◆ **Task**:
In the answer, give only the lines from the one containing "A influência da cocriação" to the end of the listing below, each reproduced word for word.

◆ **Provided entries**:
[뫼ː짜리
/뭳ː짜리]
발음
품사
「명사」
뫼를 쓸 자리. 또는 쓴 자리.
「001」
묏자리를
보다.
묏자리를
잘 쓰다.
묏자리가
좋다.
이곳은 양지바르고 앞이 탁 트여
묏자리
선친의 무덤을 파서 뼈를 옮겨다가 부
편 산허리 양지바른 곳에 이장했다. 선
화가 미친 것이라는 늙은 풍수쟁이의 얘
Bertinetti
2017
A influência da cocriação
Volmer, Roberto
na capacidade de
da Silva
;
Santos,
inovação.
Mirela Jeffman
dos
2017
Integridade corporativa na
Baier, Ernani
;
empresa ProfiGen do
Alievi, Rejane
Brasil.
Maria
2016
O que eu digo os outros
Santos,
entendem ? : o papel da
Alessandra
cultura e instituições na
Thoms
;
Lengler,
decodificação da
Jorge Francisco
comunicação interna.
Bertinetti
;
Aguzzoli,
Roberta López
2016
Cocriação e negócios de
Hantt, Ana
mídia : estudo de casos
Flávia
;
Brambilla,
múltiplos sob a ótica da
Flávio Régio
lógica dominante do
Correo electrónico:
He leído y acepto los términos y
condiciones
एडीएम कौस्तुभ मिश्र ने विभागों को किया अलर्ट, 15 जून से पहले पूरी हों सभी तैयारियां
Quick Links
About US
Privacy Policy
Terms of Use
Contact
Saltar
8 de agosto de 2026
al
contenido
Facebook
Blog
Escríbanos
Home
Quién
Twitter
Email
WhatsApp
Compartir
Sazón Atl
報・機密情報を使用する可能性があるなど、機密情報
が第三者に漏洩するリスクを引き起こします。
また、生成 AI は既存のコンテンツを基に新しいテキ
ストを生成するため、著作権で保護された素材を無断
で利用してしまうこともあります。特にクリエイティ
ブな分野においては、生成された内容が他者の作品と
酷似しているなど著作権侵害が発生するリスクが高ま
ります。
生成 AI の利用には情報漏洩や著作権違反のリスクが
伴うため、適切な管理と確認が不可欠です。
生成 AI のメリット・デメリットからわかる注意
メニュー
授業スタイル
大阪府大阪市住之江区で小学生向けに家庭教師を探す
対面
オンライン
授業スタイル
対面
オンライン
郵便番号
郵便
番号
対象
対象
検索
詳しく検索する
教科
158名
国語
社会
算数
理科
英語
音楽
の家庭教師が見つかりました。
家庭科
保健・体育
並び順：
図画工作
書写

◆ **Answer box**:
A influência da cocriação
Volmer, Roberto
na capacidade de
da Silva
;
Santos,
inovação.
Mirela Jeffman
dos
2017
Integridade corporativa na
Baier, Ernani
;
empresa ProfiGen do
Alievi, Rejane
Brasil.
Maria
2016
O que eu digo os outros
Santos,
entendem ? : o papel da
Alessandra
cultura e instituições na
Thoms
;
Lengler,
decodificação da
Jorge Francisco
comunicação interna.
Bertinetti
;
Aguzzoli,
Roberta López
2016
Cocriação e negócios de
Hantt, Ana
mídia : estudo de casos
Flávia
;
Brambilla,
múltiplos sob a ótica da
Flávio Régio
lógica dominante do
Correo electrónico:
He leído y acepto los términos y
condiciones
एडीएम कौस्तुभ मिश्र ने विभागों को किया अलर्ट, 15 जून से पहले पूरी हों सभी तैयारियां
Quick Links
About US
Privacy Policy
Terms of Use
Contact
Saltar
8 de agosto de 2026
al
contenido
Facebook
Blog
Escríbanos
Home
Quién
Twitter
Email
WhatsApp
Compartir
Sazón Atl
報・機密情報を使用する可能性があるなど、機密情報
が第三者に漏洩するリスクを引き起こします。
また、生成 AI は既存のコンテンツを基に新しいテキ
ストを生成するため、著作権で保護された素材を無断
で利用してしまうこともあります。特にクリエイティ
ブな分野においては、生成された内容が他者の作品と
酷似しているなど著作権侵害が発生するリスクが高ま
ります。
生成 AI の利用には情報漏洩や著作権違反のリスクが
伴うため、適切な管理と確認が不可欠です。
生成 AI のメリット・デメリットからわかる注意
メニュー
授業スタイル
大阪府大阪市住之江区で小学生向けに家庭教師を探す
対面
オンライン
授業スタイル
対面
オンライン
郵便番号
郵便
番号
対象
対象
検索
詳しく検索する
教科
158名
国語
社会
算数
理科
英語
音楽
の家庭教師が見つかりました。
家庭科
保健・体育
並び順：
図画工作
書写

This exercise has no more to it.